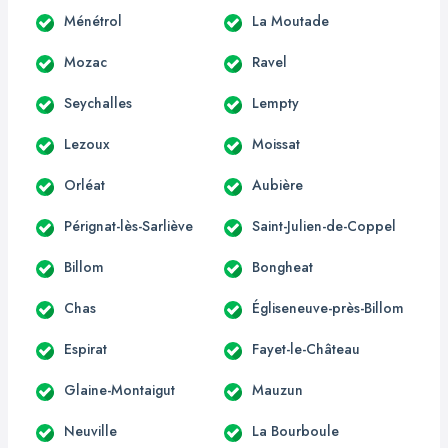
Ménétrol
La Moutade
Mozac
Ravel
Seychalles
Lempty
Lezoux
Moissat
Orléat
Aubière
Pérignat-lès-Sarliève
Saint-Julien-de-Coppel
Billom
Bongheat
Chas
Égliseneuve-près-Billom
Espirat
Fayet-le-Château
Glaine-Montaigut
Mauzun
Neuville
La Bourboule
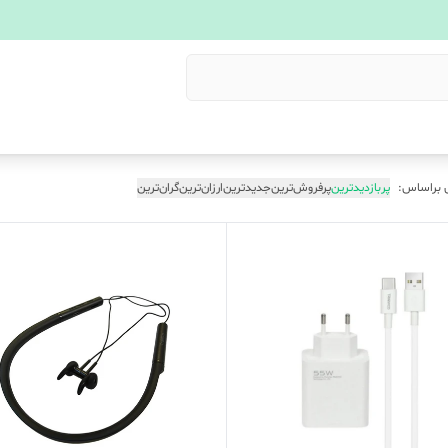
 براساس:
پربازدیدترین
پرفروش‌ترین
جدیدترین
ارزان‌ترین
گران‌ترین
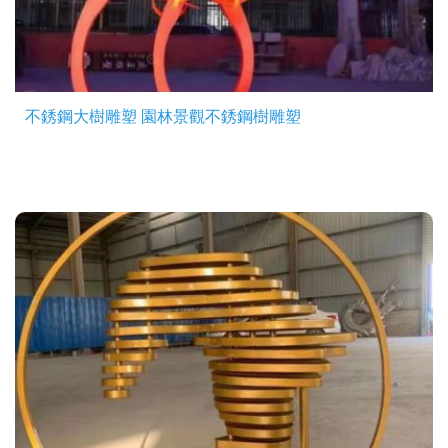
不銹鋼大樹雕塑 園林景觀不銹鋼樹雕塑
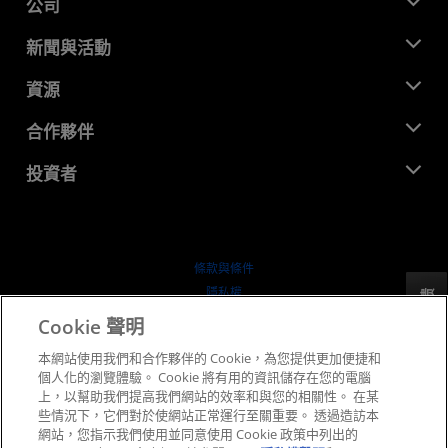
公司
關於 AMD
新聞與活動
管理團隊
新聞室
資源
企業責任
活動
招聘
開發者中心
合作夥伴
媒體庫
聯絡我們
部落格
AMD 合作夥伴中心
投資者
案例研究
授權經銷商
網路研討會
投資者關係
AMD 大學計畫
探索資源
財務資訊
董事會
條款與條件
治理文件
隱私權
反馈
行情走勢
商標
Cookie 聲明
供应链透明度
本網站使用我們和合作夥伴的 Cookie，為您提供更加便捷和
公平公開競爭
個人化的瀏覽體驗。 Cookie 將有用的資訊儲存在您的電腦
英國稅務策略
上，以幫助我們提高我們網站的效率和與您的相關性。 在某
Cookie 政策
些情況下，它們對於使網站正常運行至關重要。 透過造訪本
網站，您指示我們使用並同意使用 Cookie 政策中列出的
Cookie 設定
◇ ◇ ◇ ◇
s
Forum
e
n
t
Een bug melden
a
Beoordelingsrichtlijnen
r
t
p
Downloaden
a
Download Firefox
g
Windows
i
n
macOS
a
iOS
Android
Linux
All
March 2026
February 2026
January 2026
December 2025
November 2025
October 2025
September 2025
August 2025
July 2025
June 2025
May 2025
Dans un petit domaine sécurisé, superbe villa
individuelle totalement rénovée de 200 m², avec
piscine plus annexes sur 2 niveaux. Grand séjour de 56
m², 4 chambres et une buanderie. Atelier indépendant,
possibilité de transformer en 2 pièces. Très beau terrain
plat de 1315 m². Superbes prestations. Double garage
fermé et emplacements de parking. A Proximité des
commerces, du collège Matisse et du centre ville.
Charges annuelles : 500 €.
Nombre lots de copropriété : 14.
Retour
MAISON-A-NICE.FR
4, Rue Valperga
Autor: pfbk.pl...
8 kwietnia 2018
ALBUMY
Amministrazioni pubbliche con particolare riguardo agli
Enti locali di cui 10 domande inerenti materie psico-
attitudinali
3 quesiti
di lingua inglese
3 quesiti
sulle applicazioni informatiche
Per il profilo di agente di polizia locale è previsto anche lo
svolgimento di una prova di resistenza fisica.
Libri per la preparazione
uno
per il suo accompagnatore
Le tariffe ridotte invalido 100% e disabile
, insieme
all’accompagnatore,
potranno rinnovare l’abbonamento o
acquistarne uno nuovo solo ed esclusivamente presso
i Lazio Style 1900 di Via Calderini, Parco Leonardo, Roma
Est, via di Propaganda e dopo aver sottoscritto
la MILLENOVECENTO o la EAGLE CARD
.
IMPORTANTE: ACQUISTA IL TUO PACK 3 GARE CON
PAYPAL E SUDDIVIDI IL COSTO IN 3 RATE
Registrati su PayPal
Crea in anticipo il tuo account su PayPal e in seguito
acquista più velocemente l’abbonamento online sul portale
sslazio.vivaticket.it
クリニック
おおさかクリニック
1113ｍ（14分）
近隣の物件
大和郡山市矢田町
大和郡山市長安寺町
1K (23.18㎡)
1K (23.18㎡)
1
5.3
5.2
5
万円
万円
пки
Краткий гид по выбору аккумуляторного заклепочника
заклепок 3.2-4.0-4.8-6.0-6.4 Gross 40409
◇ ◇ ◇ ◇
Every line above from the line with "sulle applicazioni informatiche" to the line with "заклепок 3.2-4.0-4.8-6.0-6.4 Gross 40409", inclusive, must be returned exactly; no other line belongs in the reply.

sulle applicazioni informatiche
Per il profilo di agente di polizia locale è previsto anche lo
svolgimento di una prova di resistenza fisica.
Libri per la preparazione
uno
per il suo accompagnatore
Le tariffe ridotte invalido 100% e disabile
, insieme
all’accompagnatore,
potranno rinnovare l’abbonamento o
acquistarne uno nuovo solo ed esclusivamente presso
i Lazio Style 1900 di Via Calderini, Parco Leonardo, Roma
Est, via di Propaganda e dopo aver sottoscritto
la MILLENOVECENTO o la EAGLE CARD
.
IMPORTANTE: ACQUISTA IL TUO PACK 3 GARE CON
PAYPAL E SUDDIVIDI IL COSTO IN 3 RATE
Registrati su PayPal
Crea in anticipo il tuo account su PayPal e in seguito
acquista più velocemente l’abbonamento online sul portale
sslazio.vivaticket.it
クリニック
おおさかクリニック
1113ｍ（14分）
近隣の物件
大和郡山市矢田町
大和郡山市長安寺町
1K (23.18㎡)
1K (23.18㎡)
1
5.3
5.2
5
万円
万円
пки
Краткий гид по выбору аккумуляторного заклепочника
заклепок 3.2-4.0-4.8-6.0-6.4 Gross 40409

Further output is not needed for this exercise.